Il padre, in particolare, sosteneva che il rapporto con la sua bambina fosse stato irrimediabilmente compromesso per le difficoltà incontrate nel frequentarla, soprattutto nelle prime fasi della sua vita.

Alle ingiuste frapposizioni materne allo sviluppo di una sana relazione tra padre e figlia (la madre impediva gli incontri e si opponeva ai pernottamenti, per la tenera età della minore), non sarebbe seguito alcun concreto ingaggio da parte delle autorità avanti alle quali si era snodata la vicenda giudiziaria, autorità che si sarebbero limitate a dettare le regole, senza verificarne l'effettiva applicazione. La mancanza di celerità della procedura interna, infine, avrebbe costituito, da parte dell'Autorità Giudiziaria, un'ingerenza eccessiva e arbitraria nei rapporti tra padre e figlia.

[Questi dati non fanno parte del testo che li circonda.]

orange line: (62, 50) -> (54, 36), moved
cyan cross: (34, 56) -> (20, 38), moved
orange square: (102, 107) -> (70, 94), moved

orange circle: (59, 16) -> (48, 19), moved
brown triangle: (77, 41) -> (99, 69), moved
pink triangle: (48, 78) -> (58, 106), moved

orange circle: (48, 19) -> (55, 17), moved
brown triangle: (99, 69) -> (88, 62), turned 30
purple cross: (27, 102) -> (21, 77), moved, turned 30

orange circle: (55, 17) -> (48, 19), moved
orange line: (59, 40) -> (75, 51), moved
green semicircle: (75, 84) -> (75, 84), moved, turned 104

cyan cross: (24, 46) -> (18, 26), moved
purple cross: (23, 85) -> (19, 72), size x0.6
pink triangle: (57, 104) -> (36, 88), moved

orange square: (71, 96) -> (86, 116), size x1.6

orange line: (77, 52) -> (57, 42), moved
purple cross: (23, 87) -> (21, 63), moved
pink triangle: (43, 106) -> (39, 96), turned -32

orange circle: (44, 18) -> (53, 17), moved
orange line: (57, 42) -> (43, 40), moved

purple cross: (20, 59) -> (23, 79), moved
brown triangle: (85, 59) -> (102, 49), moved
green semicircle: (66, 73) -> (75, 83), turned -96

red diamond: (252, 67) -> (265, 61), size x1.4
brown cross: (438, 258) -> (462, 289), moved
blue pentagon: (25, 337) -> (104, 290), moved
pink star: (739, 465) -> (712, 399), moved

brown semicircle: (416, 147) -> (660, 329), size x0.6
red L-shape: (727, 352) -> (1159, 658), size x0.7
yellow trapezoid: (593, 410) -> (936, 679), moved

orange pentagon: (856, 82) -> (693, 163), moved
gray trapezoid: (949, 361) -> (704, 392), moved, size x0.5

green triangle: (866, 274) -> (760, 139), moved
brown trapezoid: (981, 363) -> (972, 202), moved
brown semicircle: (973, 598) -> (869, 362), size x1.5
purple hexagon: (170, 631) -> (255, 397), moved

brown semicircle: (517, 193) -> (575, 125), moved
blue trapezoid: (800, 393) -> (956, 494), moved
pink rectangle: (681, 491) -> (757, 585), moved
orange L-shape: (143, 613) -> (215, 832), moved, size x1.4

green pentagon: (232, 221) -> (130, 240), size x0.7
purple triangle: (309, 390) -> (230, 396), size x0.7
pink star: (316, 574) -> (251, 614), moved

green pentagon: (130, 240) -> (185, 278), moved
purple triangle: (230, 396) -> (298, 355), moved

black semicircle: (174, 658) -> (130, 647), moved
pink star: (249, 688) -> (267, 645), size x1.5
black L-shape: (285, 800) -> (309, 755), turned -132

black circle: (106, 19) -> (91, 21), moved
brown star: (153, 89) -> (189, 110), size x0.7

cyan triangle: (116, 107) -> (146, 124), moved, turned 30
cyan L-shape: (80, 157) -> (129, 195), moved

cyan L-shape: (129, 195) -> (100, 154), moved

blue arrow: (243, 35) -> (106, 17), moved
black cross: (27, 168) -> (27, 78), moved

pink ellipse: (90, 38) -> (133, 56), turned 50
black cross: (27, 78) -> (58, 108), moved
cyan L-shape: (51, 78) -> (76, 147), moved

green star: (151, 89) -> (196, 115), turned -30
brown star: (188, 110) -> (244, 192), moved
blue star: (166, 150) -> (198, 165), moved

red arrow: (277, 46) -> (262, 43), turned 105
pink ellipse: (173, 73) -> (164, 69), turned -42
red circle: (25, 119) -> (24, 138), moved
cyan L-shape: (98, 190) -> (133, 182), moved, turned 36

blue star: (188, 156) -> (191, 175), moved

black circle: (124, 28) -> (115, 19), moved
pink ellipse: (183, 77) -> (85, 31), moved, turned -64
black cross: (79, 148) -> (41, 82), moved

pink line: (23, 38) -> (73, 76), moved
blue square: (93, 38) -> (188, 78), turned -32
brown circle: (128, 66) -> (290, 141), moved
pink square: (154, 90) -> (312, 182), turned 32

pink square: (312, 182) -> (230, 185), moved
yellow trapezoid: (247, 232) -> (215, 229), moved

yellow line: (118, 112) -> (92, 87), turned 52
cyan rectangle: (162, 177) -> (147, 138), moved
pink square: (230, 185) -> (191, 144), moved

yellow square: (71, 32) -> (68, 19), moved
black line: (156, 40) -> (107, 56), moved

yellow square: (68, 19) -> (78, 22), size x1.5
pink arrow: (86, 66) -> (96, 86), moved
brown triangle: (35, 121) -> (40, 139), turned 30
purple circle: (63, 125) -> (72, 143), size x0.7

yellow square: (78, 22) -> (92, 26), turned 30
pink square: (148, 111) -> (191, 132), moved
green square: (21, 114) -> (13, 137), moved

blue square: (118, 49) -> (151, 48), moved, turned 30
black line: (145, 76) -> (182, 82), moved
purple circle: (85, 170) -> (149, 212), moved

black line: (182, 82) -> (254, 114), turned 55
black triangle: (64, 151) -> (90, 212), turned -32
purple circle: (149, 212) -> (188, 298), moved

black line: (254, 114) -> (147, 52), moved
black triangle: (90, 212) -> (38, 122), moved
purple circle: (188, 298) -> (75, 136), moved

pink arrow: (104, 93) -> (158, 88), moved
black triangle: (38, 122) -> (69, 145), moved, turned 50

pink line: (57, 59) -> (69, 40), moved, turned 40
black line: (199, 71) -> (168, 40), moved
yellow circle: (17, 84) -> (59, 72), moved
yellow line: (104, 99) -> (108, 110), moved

Anche in questo caso, come nei precedenti della stesse specie (cfr. Corte EDU 23 marzo 2017; Corte EDU 15 settembre 2016; Corte EDU 29 gennaio 2013), la Corte di Strasburgo ha concluso condannando l'Italia «per non avere adottato tutte le misure necessarie affinché, a fronte del forte ostruzionismo manifestato dalla madre, il padre potesse esercitare effettivamente i suoi diritti di genitore».

In conclusione

La breve analisi di cui sopra ci porta a concludere che, in seno al nostro Ordinamento interno, esiste un'unica norma idonea ad orientare il Giudice che si approccia alla separazione di due genitori in contesa rispetto ai tempi di accesso ai figli, non solo in tenera età: l'art. 337-ter c. c..

Tuttavia, dopo aver verificato l'assenza di ragioni di pregiudizio alla prole ed aver elaborato una calendarizzazione improntata alla reale alternanza genitoriale, il Giudice dovrà anche assicurarsi che, nel concreto, né il figlio né il genitore subiscano una violazione del diritto all'effettiva reciproca frequentazione.

Applicando infatti i principi desunti dalle sentenze della Corte di Strasburgo, ne deduciamo l'incontestabile dovere di ciascuno Stato dell'Unione di adottare - in presenza di conflitti fra i genitori - misure atte a riunire genitore e figli non più conviventi così come la certa censurabilità di condotte meramente “vigilanti” del diritto del figlio a raggiungere il genitore o a mantenere un contatto con lui, essendo invece necessario che lo Stato adotti, in concreto, tutte le misure propedeutiche al conseguimento dello scopo.

Certo, l'obbligo per le autorità nazionali di adottare misure efficaci non può certo essere inteso in senso assoluto: la cooperazione di tutti i soggetti interessati costituisce infatti un fattore decisivo, in assenza del quale il diritto del minore non troverà alcuna affermazione.